_Task details_. Give back every record word for word, but keep the pictures out.

_Data to use_.
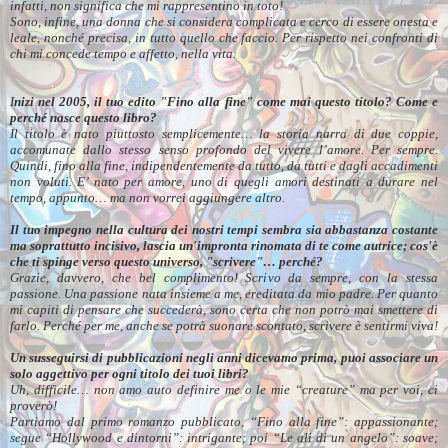
infatti, non significa che mi rappresentino in toto!
Sono, infine, una donna che si considera complicata e cerco di essere onesta e
leale, nonché precisa, in tutto quello che faccio. Per rispetto nei confronti di
chi mi concede tempo e affetto, nella vita.
I
nizi nel 2005, il tuo edito "Fino alla fine" come mai questo titolo? Come e
perché nasce questo libro?
Il titolo è nato piuttosto semplicemente… la storia narra di due coppie,
accomunate dallo stesso senso profondo del vivere l’amore. Per sempre.
Quindi, fino alla fine, indipendentemente da tutto, da tutti e dagli accadimenti
non voluti. E’ nato per amore, uno di quegli amori destinati a durare nel
tempo, appunto… ma non vorrei aggiungere altro.
Il tuo impegno nella cultura dei nostri tempi sembra sia abbastanza costante
ma soprattutto incisivo, lascia un'impronta rinomata di te come autrice; cos'è
che ti spinge verso questo universo, "scrivere"… perché?
Grazie, davvero, che bel complimento! Scrivo da sempre, con la stessa
passione. Una passione nata insieme a me, ereditata da mio padre. Per quanto
mi capiti di pensare che succederà, sono certa che non potrò mai smettere di
farlo. Perché per me, anche se potrà suonare scontato, scrivere è sentirmi viva!
Un susseguirsi di pubblicazioni negli anni dicevamo prima, puoi associare un
solo aggettivo per ogni titolo dei tuoi libri?
Uh, difficile… non amo auto definire me o le mie “creature” ma per voi, ci
proverò!
Partiamo dal primo romanzo pubblicato, “Fino alla fine”: appassionante;
segue “Hollywood e dintorni”: intrigante; poi “Le ali di un angelo”: soave;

_Exercise solution_.
infatti, non significa che mi rappresentino in toto!
Sono, infine, una donna che si considera complicata e cerco di essere onesta e
leale, nonché precisa, in tutto quello che faccio. Per rispetto nei confronti di
chi mi concede tempo e affetto, nella vita.
I
nizi nel 2005, il tuo edito "Fino alla fine" come mai questo titolo? Come e
perché nasce questo libro?
Il titolo è nato piuttosto semplicemente… la storia narra di due coppie,
accomunate dallo stesso senso profondo del vivere l’amore. Per sempre.
Quindi, fino alla fine, indipendentemente da tutto, da tutti e dagli accadimenti
non voluti. E’ nato per amore, uno di quegli amori destinati a durare nel
tempo, appunto… ma non vorrei aggiungere altro.
Il tuo impegno nella cultura dei nostri tempi sembra sia abbastanza costante
ma soprattutto incisivo, lascia un'impronta rinomata di te come autrice; cos'è
che ti spinge verso questo universo, "scrivere"… perché?
Grazie, davvero, che bel complimento! Scrivo da sempre, con la stessa
passione. Una passione nata insieme a me, ereditata da mio padre. Per quanto
mi capiti di pensare che succederà, sono certa che non potrò mai smettere di
farlo. Perché per me, anche se potrà suonare scontato, scrivere è sentirmi viva!
Un susseguirsi di pubblicazioni negli anni dicevamo prima, puoi associare un
solo aggettivo per ogni titolo dei tuoi libri?
Uh, difficile… non amo auto definire me o le mie “creature” ma per voi, ci
proverò!
Partiamo dal primo romanzo pubblicato, “Fino alla fine”: appassionante;
segue “Hollywood e dintorni”: intrigante; poi “Le ali di un angelo”: soave;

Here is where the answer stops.